Bandholm Thomas, Boysen Lisbeth, Haugaard Stine, Zebis Mette Kreutzfeldt, Bencke Jesper
Gait Analysis Laboratory, Department of Orthopaedic Surgery, Department of Physical Therapy, Hvidovre University Hospital, Copenhagen, Demark.
J Foot Ankle Surg. 2008 Mar-Apr;47(2):89-95. doi: 10.1053/j.jfas.2007.10.015. Epub 2008 Jan 16.
The objective of this study was to investigate (1) if subjects with medial tibial stress syndrome demonstrate increased navicular drop and medial longitudinal-arch deformation during quiet standing and gait compared with healthy subjects, and (2) the relationship between medial longitudinal-arch deformation during quiet standing and gait. Thirty subjects aged 20 to 32 years were included (15 with medial tibial stress syndrome and 15 controls). Navicular drop and medial longitudinal-arch deformation were measured during quiet standing with neutral and loaded foot using a ruler and digital photography. Medial longitudinal-arch deformation was measured during walking gait using 3-dimensional gait analysis.

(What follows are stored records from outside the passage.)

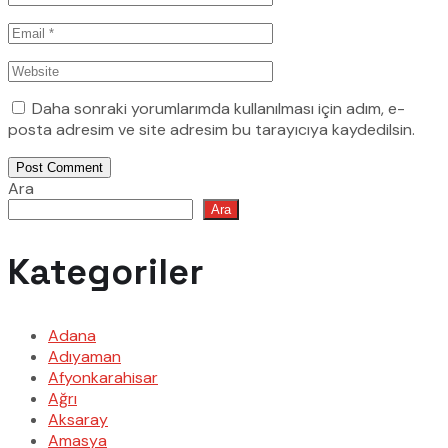
Daha sonraki yorumlarımda kullanılması için adım, e-
posta adresim ve site adresim bu tarayıcıya kaydedilsin.
Post Comment
Ara
Ara
Kategoriler
Adana
Adıyaman
Afyonkarahisar
Ağrı
Aksaray
Amasya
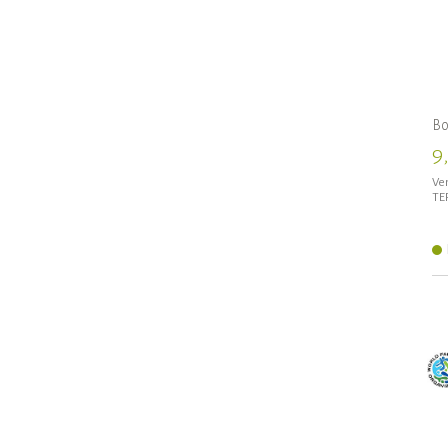
Bo
9
Ven
TE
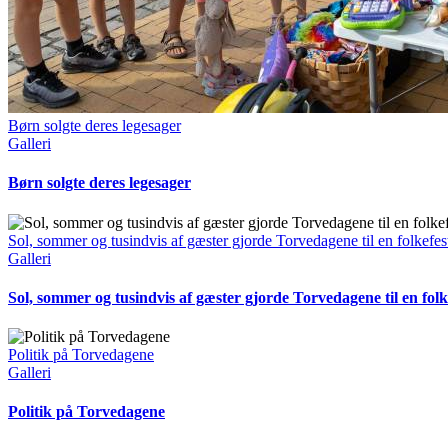
Børn solgte deres legesager
Galleri
Børn solgte deres legesager
Sol, sommer og tusindvis af gæster gjorde Torvedagene til en folkefes
Galleri
Sol, sommer og tusindvis af gæster gjorde Torvedagene til en folk
Politik på Torvedagene
Galleri
Politik på Torvedagene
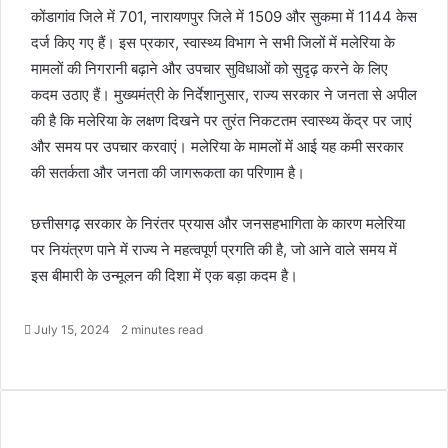
कोंडागांव जिले में 701, नारायणपुर जिले में 1509 और सुकमा में 1144 केस
दर्ज किए गए हैं। इस प्रकार, स्वास्थ्य विभाग ने सभी जिलों में मलेरिया के
मामलों की निगरानी बढ़ाने और उपचार सुविधाओं को सुदृढ़ करने के लिए
कदम उठाए हैं। मुख्यमंत्री के निर्देशानुसार, राज्य सरकार ने जनता से अपील
की है कि मलेरिया के लक्षण दिखने पर तुरंत निकटतम स्वास्थ्य केंद्र पर जाएं
और समय पर उपचार करवाएं। मलेरिया के मामलों में आई यह कमी सरकार
की सतर्कता और जनता की जागरूकता का परिणाम है।
छत्तीसगढ़ सरकार के निरंतर प्रयास और जनसहभागिता के कारण मलेरिया
पर नियंत्रण पाने में राज्य ने महत्वपूर्ण प्रगति की है, जो आने वाले समय में
इस बीमारी के उन्मूलन की दिशा में एक बड़ा कदम है।
July 15, 2024
2 minutes read
F
X
M
M
W
T
S
P
a
e
e
h
e
h
r
c
s
s
a
l
a
i
e
s
s
t
e
r
n
b
e
e
s
g
e
t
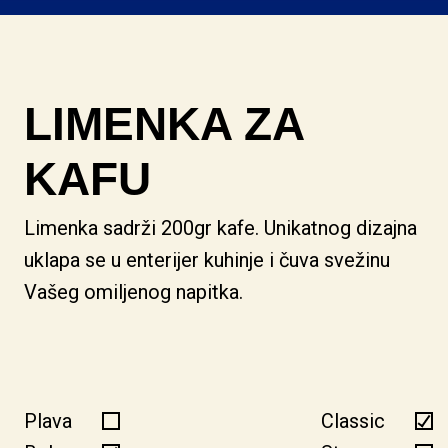
LIMENKA ZA
KAFU
Limenka sadrži 200gr kafe.
Unikatnog dizajna
uklapa se u enterijer kuhinje i čuva svežinu
Vašeg omiljenog napitka.
Plava
Classic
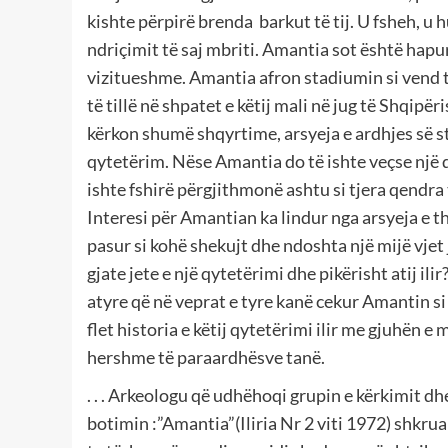
kishte përpirë brenda barkut të tij. U fsheh, u
ndriçimit të saj mbriti. Amantia sot është hapu
vizitueshme. Amantia afron stadiumin si vend të
të tillë në shpatet e këtij mali në jug të Shqi
kërkon shumë shqyrtime, arsyeja e ardhjes së stu
qytetërim. Nëse Amantia do të ishte veçse një q
ishte fshirë përgjithmonë ashtu si tjera qendra
Interesi për Amantian ka lindur nga arsyeja e t
pasur si kohë shekujt dhe ndoshta një mijë vjet 
gjate jete e një qytetërimi dhe pikërisht atij il
atyre që në veprat e tyre kanë cekur Amantin si
flet historia e këtij qytetërimi ilir me gjuhën e
hershme të paraardhësve tanë.
. . . Arkeologu që udhëhoqi grupin e kërkimit 
botimin :”Amantia”(Iliria Nr 2 viti 1972) shkrua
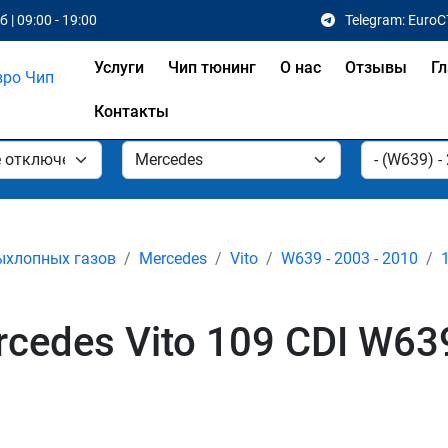
 | 09:00 - 19:00
Telegram: EuroC
Услуги
Чип тюнинг
О нас
Отзывы
Гл
Контакты
ыхлопных газов
Mercedes
Vito
W639 - 2003 - 2010
edes Vito 109 CDI W639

Subjects with medial tibial stress syndrome demonstrated a significantly larger navicular drop (mean +/- 1 SD, 7.7 +/- 3.1 mm) and medial longitudinal-arch deformation (5.9 +/- 3.2 degrees) during quiet standing compared with controls (5.0 +/- 2.2 mm and 3.5 +/- 2.6 degrees, P < .05). Subjects with medial tibial stress syndrome also demonstrated significantly larger medial longitudinal-arch deformation (8.8 +/- 1.8 degrees) during gait compared with controls (7.1 +/- 1.7 degrees, P = .015). There was no correlation between medial longitudinal-arch deformation during quiet standing and gait in either of the 2 groups (r < 0.127, P > .653). The subjects with medial tibial stress syndrome in this study demonstrated increased navicular drop and medial longitudinal-arch deformation during quiet standing and increased medial longitudinal-arch deformation during gait compared to healthy subjects. Medial longitudinal-arch deformation during quiet standing did not correlate with medial longitudinal-arch deformation during gait in either of the 2 groups. ACFAS Level of Clinical Evidence: 5.
(1)与健康受试者相比,患有胫骨内侧应力综合征的受试者在安静站立和步态过程中是否表现出舟骨下降增加和内侧纵弓变形增加;(2)安静站立和步态过程中内侧纵弓变形之间的关系。纳入了30名年龄在20至32岁之间的受试者(15名患有胫骨内侧应力综合征,15名作为对照)。使用直尺和数码摄影在安静站立时,对中立位和负重位的足部测量舟骨下降和内侧纵弓变形。在步行步态过程中使用三维步态分析测量内侧纵弓变形。与对照组(5.0±2.2mm和3.5±2.6度,P<0.05)相比,患有胫骨内侧应力综合征的受试者在安静站立时表现出明显更大的舟骨下降(平均值±1标准差,7.7±3.1mm)和内侧纵弓变形(5.9±3.2度)。与对照组(7.1±1.7度,P = 0.015)相比,患有胫骨内侧应力综合征的受试者在步态过程中也表现出明显更大的内侧纵弓变形(8.8±1.8度)。两组中任何一组在安静站立和步态过程中的内侧纵弓变形之间均无相关性(r<0.127,P>0.653)。与健康受试者相比,本研究中患有胫骨内侧应力综合征的受试者在安静站立时舟骨下降增加、内侧纵弓变形增加,在步态过程中内侧纵弓变形增加。两组中任何一组在安静站立时的内侧纵弓变形与步态过程中的内侧纵弓变形均无相关性。美国足踝外科协会临床证据水平:5级。